49ers Playbook, Week 17: The orbit return swing pass
By Rich Madrid
This is the final installment for the 2017 49ers playbook series at Niner Noise. Today we breakdown the orbit return swing pass used against the Los Angeles Rams on a scoring drive in the first quarter.
The San Francisco 49ers offense took on new life since quarterback Jimmy Garoppolo got his first start against the Chicago Bears in Week 13.
Since then, we have seen the ingenuity and genius of head coach Kyle Shanahan’s offense on display, and I don’t think we’ve even scratched the surface of what he’s capable of.
As offenses have evolved over time, they’ve taken on new and exciting ways to deliver the ball to their playmakers. Offenses are not traditional West Coast or Air Coryell or the Run and Shoot anymore. Today’s offenses blend the best while discarding the rest.
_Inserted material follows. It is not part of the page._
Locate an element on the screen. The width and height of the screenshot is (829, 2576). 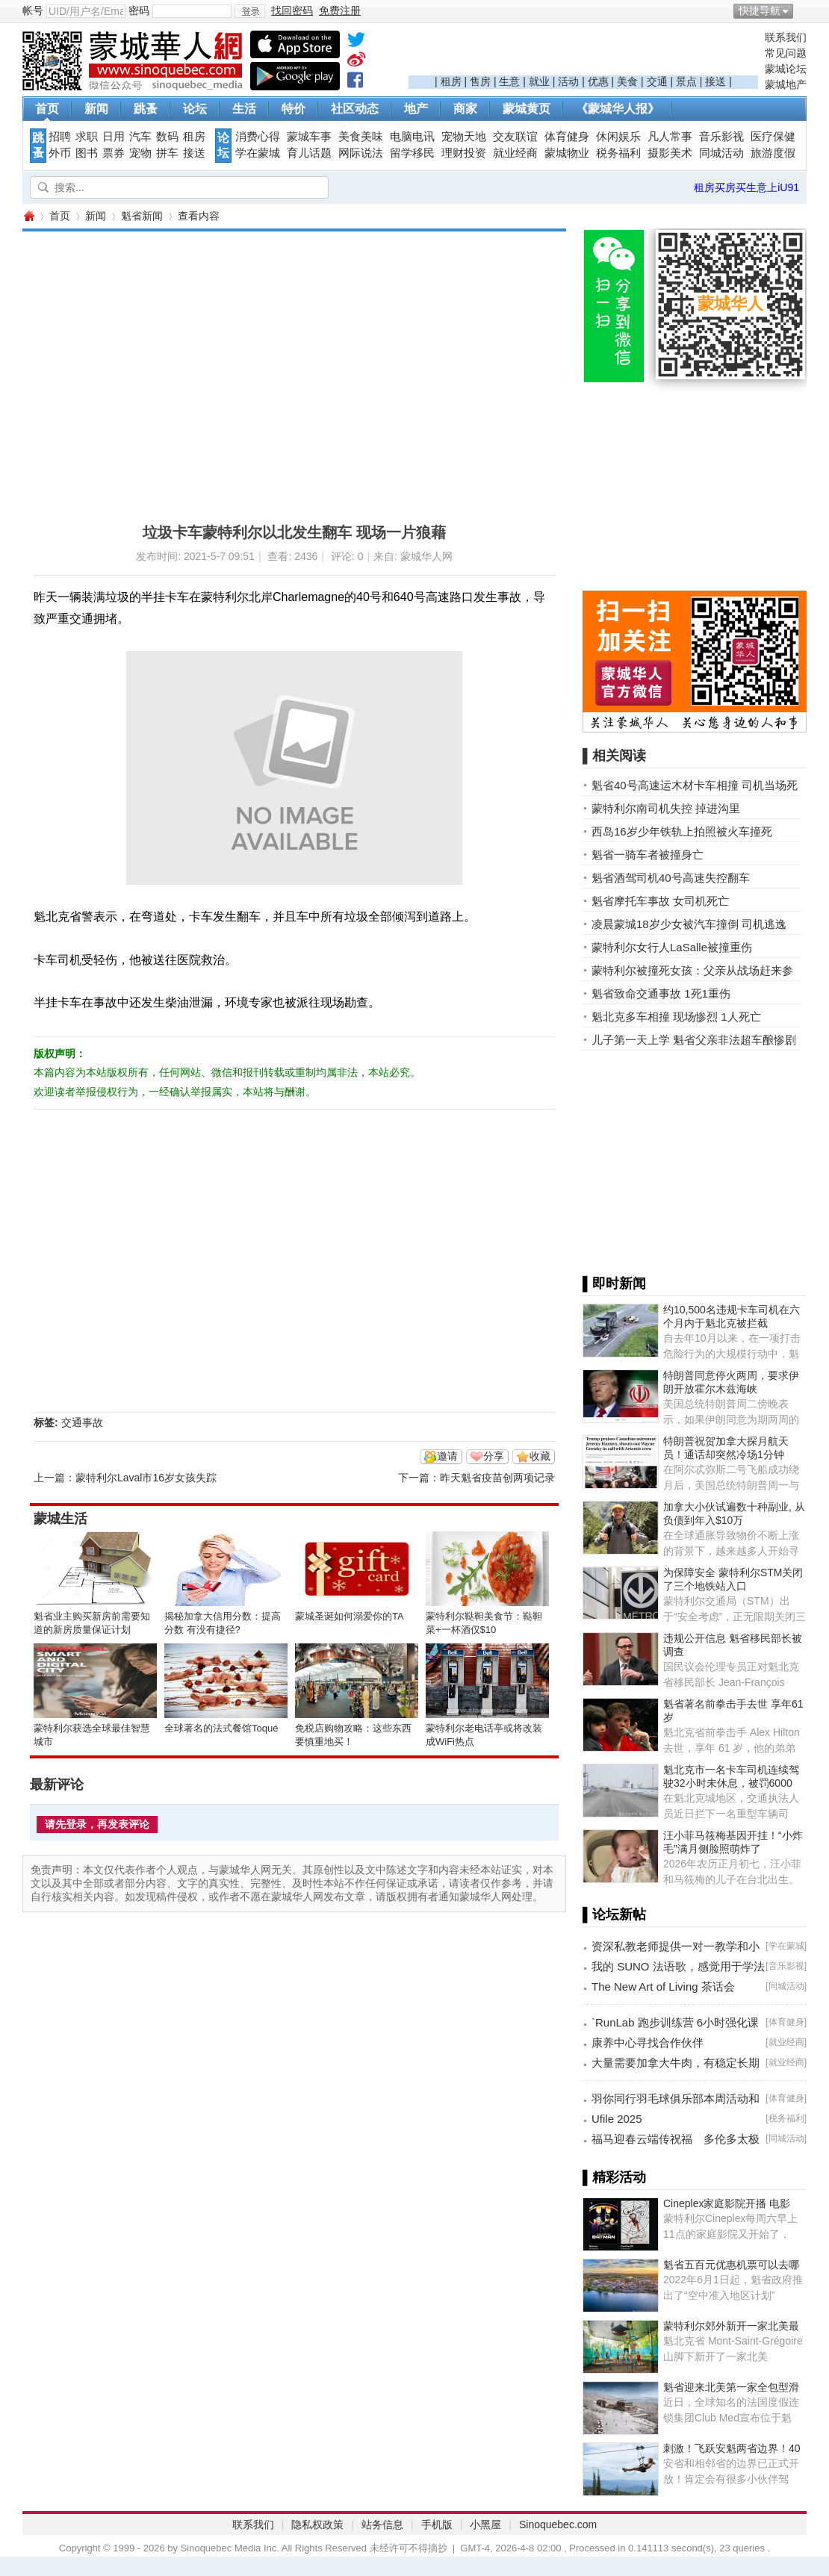 蒙城车事 is located at coordinates (309, 137).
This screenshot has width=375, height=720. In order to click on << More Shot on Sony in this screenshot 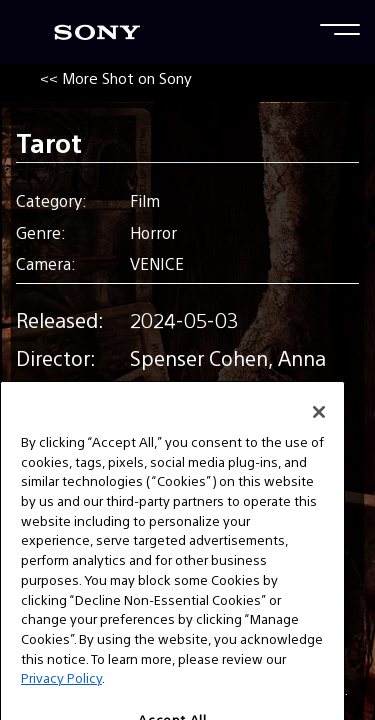 , I will do `click(116, 77)`.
They’ve done so to account for the evolution in defensive schemes.
San Francisco 49ers
Shanahan’s offense in 2017 was no different. While giving the traditional West Coast Offense his own flavor, he also incorporated concepts from the Erhardt-Perkins system used by the Patriots since the 1970s, which I have written about here, to make Garoppolo more comfortable in the system while he learns the full playbook.
One other system Shanahan and other coaches have borrowed from this season are traditional spread offense concepts. In at least four instances this season, several teams have run the “orbit return swing pass” for touchdowns or big gains.
The orbit return swing pass utilizes a trips or doubles/stack slot bunch to one side, with the outside receiver either motioning to the orbit, or lining up close the edge of the line in a stack, and running the orbit at the snap. At the snap, the orbit receiver abruptly cuts back out as if he were now running a swing pass.
The inside receiver is usually running a rub or slant route, especially against man coverage. The quarterback and the running back carry out a play-action run fake to keep the defense in place. This play is ideally run against man coverage inside the 15-yard line, where it’s difficult for a defense to recover and catch a speedy receiver.
The play first showed up in the Miami Dolphins’ offense under head coach Adam Gase against the Atlanta Falcons.
Miami is in a stack slot formation to the left against the Falcons’ Cover 1 man-free defense.
The orbit motion by receiver Jarvis Landry pre-snap causes the Falcons to shift the nickel back to the safety position, and the safety to rotate over to the side he thinks the motioning player is going to end up on, taking him out of position.
Notice the inside receiver also runs a rub or slant route to further stretch the defense, who follows the outside-zone run fake, toward the opposite sideline of the orbit return swing.
Later in the season, the Los Angeles Rams employed the same concept against the Houston Texans. The Rams run it out of a 3-by-1 stack with the trips stack bunch to the right.
Instead of a rub route, the inside receiver runs straight up the seam and occupies the safety and corner (who backs off when he sees the jet).
Rams quarterback Jared Goff tosses the pass to receiver Robert Woods on the swing for the touchdown in the open field.
In their season finale, the Detroit Lions also ran a version of it against the Green Bay Packers out of a pistol formation in 12 personnel (one back, two tight ends, two receivers).
Lions quarterback Matthew Stafford motions wide receiver Golden Tate on the orbit motion, while inside receiver runs a slant/rub route against the man coverage, freeing up Tate on the swing back out.
And finally, the 49ers ran their own version of the play against the Rams in the first quarter that would give them the early 10-0 lead, when wide receiver Marquise Goodwin caught the swing pass and sprinted to the end zone alone.
The 49ers line up in 12 personnel with an unbalanced line to the left and a two-receiver stack slot bunch to the right with Louis Murphy and Goodwin.
The Rams are showing a Cover 3 defense that turns into Cover 1 at the snap.
Goodwin runs the orbit swing, while Garoppolo holds the defense in place before tossing it out to Goodwin for the touchdown.
Next: Will Carlos Hyde stay or go?
We’re only just seeing head coach Kyle Shanahan scratch the surface of his playbook, and additions like this show that he is willing to adapt and accommodate his playbook to his roster talent, enabling him to use his player’s strengths.